Thank you, I should clarify when I’m talking about forging, I mean hot forging! Like at a red heat. 

No need and you can get in trouble faster just a few degrees too hot. Hot forging copper can be dramatic with it's ease. 

Cold forging copper alloys just cries out for the bigger hammer method. You can take it as far as you can make it go in the first blow. Seriously smash it to foil with one blow but somewhere around blow 3 it's done cooperating.

Fun stuff, lots.

Frosty The Lucky.

Link to comment
Share on other sites

Biggest problem is that at red heat the copper is absorbing O2 and building up oxides along the grain boundaries making it crack/fracture/crumble if you let it happen too long---especially small stuff as the exterior vs interior ratio gets smaller.

Tin based solder should be fine making a very low tin bronze.  I have not worked copper alloyed with lead though.  Biggest issue I have had is deoxidizing the copper before casting.  Melting under a flux or layer of powdered charcoal can help that.  Not letting it sit around at heat is another big help and I always used to stir with a DRY DRY DRY charcoal stick right before pouring. (Nassau Refining used to drop a full sized tree, green, into their molten copper to "clean it up.

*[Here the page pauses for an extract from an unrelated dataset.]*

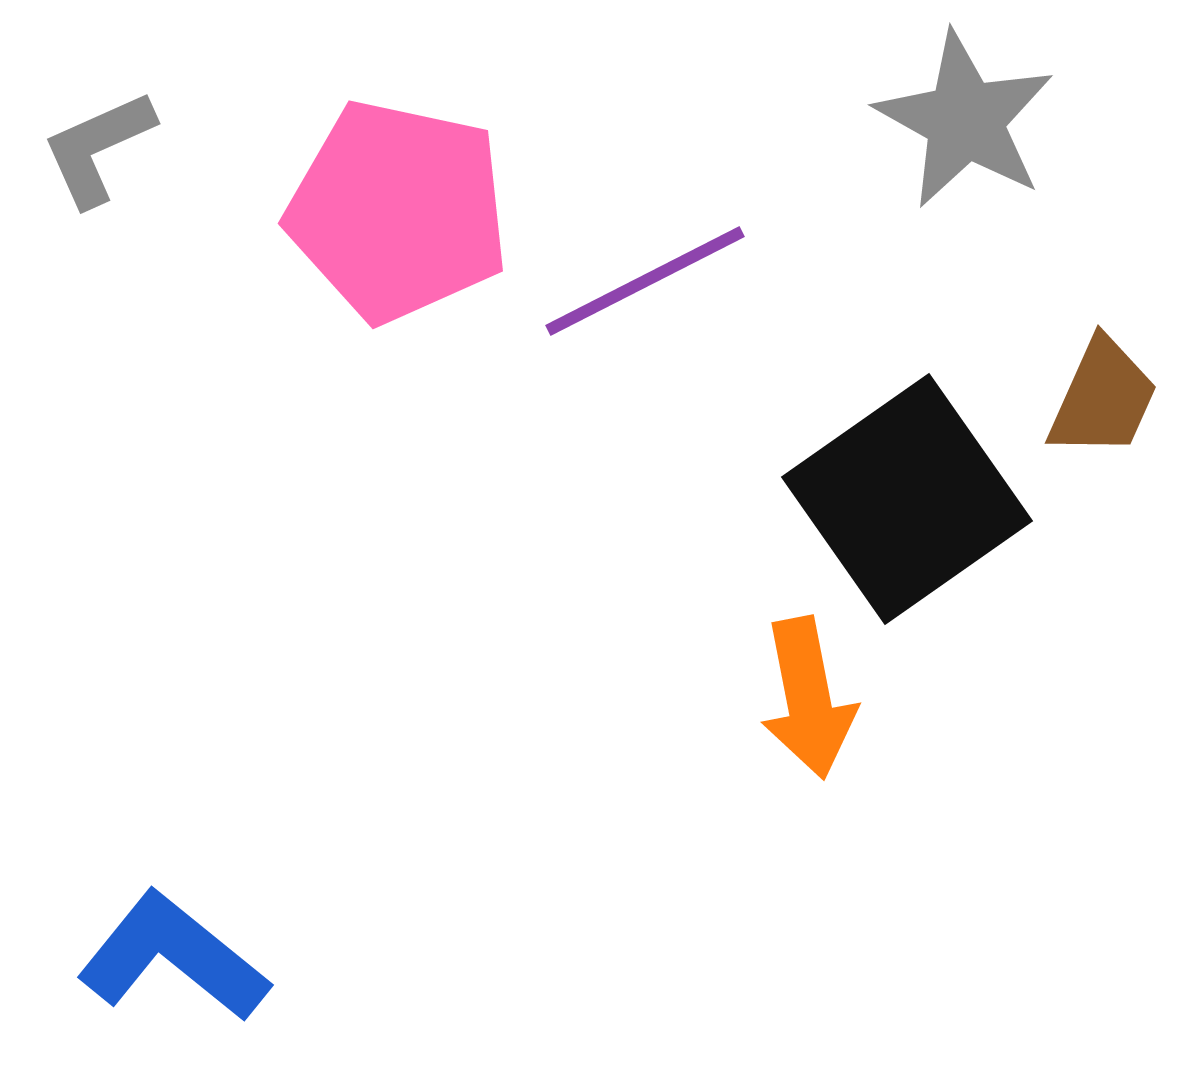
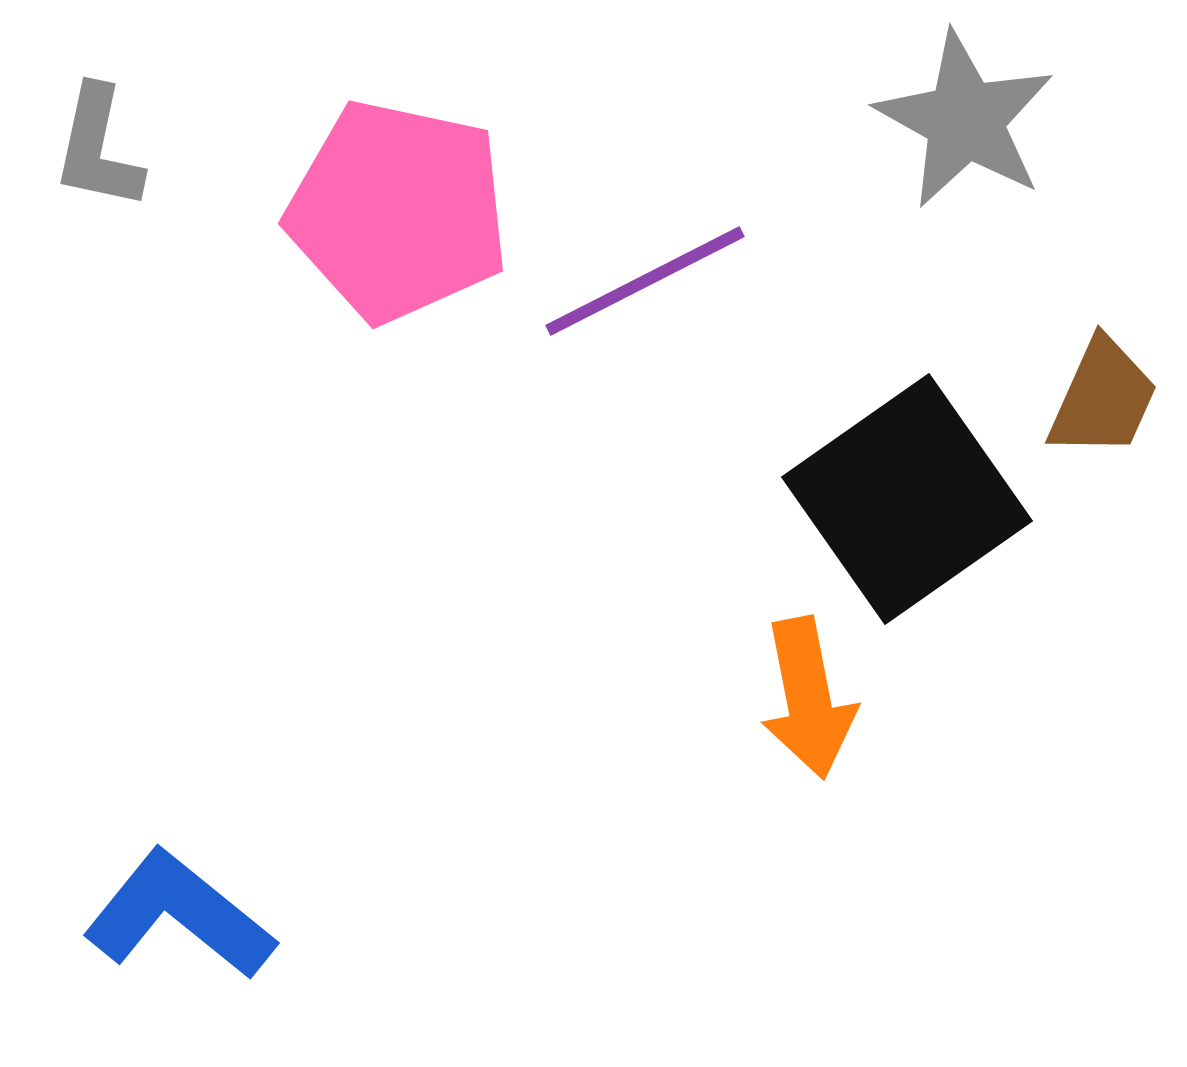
gray L-shape: rotated 54 degrees counterclockwise
blue L-shape: moved 6 px right, 42 px up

Remotely of course!)

Link to comment
Share on other sites

My Father was an AT&T bigwig and He got to watch them do it as Nassau Refining was the Bell System's recycler. He said they owned a mountain side to provide the trees.  Just like the old iron smelters use to own their own "coaling woods".  That later were bought by the paper mills or became state parks in South Eastern Ohio, (I attended the IronMasters Conference that was held in Athens OH back when...)

Link to comment
Share on other sites

  • 4 weeks later...

Hello I have actually just recently done exactly what your trying to do so maybe I could help. I’m not sure what your were having problems with but I can start with saying what I did. I started with pipes same as you. I first cut them into smaller chucks and clean them. I cut off any piece that had solder or anything simply because I didn’t like the idea of lead or anything to contaminateing the copper. Then when I melt it down I have to borrow a friends propane forge because the coal forge has a hard time heating up a large amount to melting temperature. After pouring into a long bar shaped mold I made I forged it like a would forge a piece of iron. I dont see any reason not to forge it hot as long as your mindful of its melting temperature. The picture shows some of the stages I did it in raw pipes, chopped up smaller, washed and sorted free of solder/brazing, poured bars, and a forged leaf.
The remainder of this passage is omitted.